No, my bike isn't as I discover, once back in the saddle.
My toe-clips keep scraping on my front tyre due to a
completely bent front fork. Luckily, I hit the bumper
straight on, which meant both sides of the fork were
evenly pushed inwards, so it's rideable, but not able
to turn corners very well. The Daewoo Nexia leaves the
scene of the accident with just a small tyre mark on
it's lower bumper.
Our
cycling trip through Uzbekistan: Click HERE to view
larger map and more details
We continue on to the border where
apart from having to fill two sets of declaration forms
in at Uzbek customs control, it is a relatively painless
ordeal and only takes a miraculous half and hour for
both the countries formalities. Osh is about 10kms from
the border and we arrive reasonably early in the afternoon.
Osh (60km; 577m) Osh
Guesthouse takes a bit of effort to find and for
180 som each (1 Euro = 50som), we can have a dorm bed.
This place fills up quick due to it being mentioned
in the Lonely Planet. After a few days of being locked
out, having no water or internet access and tippy-toeing
around in a rather dirty kitchen and bathroom, we tell
the guys running it what we think. Immediate changes
have been made and the place is spruced up. We have
to give them credit as well for putting us onto a really
good bikeshop: the only one in Osh. X-Store
/ Bike Master (Alieva 145, Osh. tel: 56633
part of the Osh Business and Training Centre)
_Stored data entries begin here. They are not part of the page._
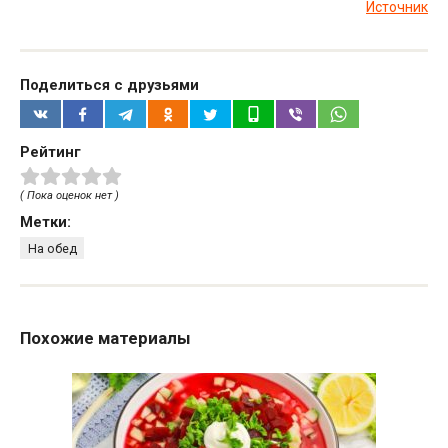
Источник
Поделиться с друзьями
Рейтинг
( Пока оценок нет )
Метки:
На обед
Похожие материалы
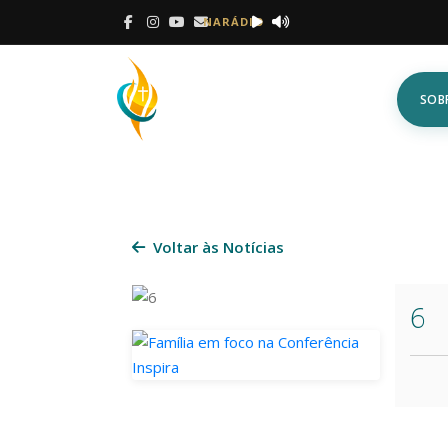
NARÁDIO
SOB
Voltar às Notícias
6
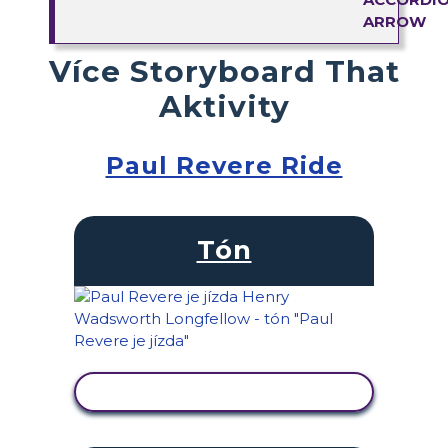
Více Storyboard That
Aktivity
Paul Revere Ride
Tón
ZOBRAZIT AKTIVITU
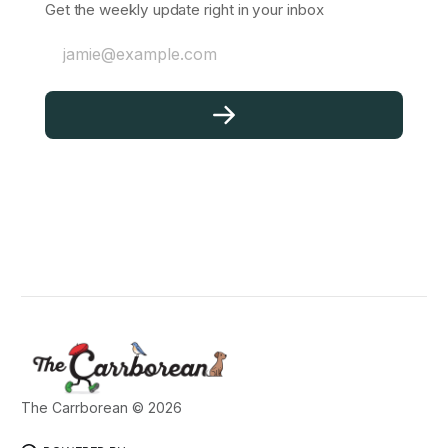
Get the weekly update right in your inbox
jamie@example.com
The Carrborean © 2026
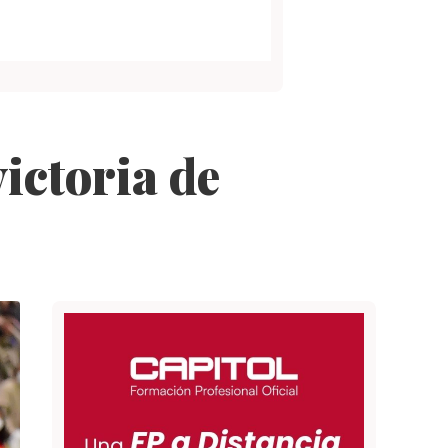
ictoria de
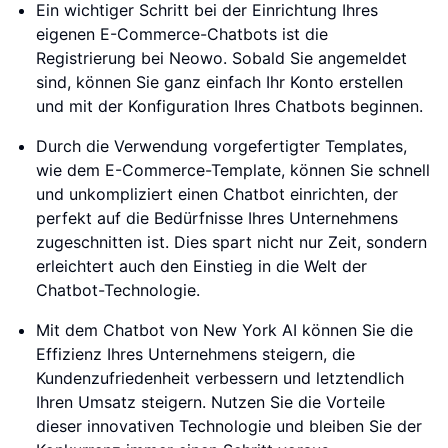
Ein wichtiger Schritt bei der Einrichtung Ihres
eigenen E-Commerce-Chatbots ist die
Registrierung bei Neowo. Sobald Sie angemeldet
sind, können Sie ganz einfach Ihr Konto erstellen
und mit der Konfiguration Ihres Chatbots beginnen.
Durch die Verwendung vorgefertigter Templates,
wie dem E-Commerce-Template, können Sie schnell
und unkompliziert einen Chatbot einrichten, der
perfekt auf die Bedürfnisse Ihres Unternehmens
zugeschnitten ist. Dies spart nicht nur Zeit, sondern
erleichtert auch den Einstieg in die Welt der
Chatbot-Technologie.
Mit dem Chatbot von New York AI können Sie die
Effizienz Ihres Unternehmens steigern, die
Kundenzufriedenheit verbessern und letztendlich
Ihren Umsatz steigern. Nutzen Sie die Vorteile
dieser innovativen Technologie und bleiben Sie der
and be forewarned: there are virtually no street signs
in Osh.
Run by two young bike enthusiasts,
Nicolai & Max, it is clear that my bike is in good
hands. We leave it overnight for them to figure out
what they can do and the next day there's a second hand
steel fork, which has been freshly spray painted as
the first option and the second is Nicolai is prepared
to take the fork off one of his bikes to fix mine. The
cost 500 som and 1000 som respectively because he's
not so keen on pulling his own bike apart. This, of
course I can understand. Option number one is fine and
we come back later in the afternoon to pick it up. We
have to wait a bit while my brakes and gears are adjusted
and all my cables are oiled as well but it is no problem
as the activity in the workshop is entertaining enough.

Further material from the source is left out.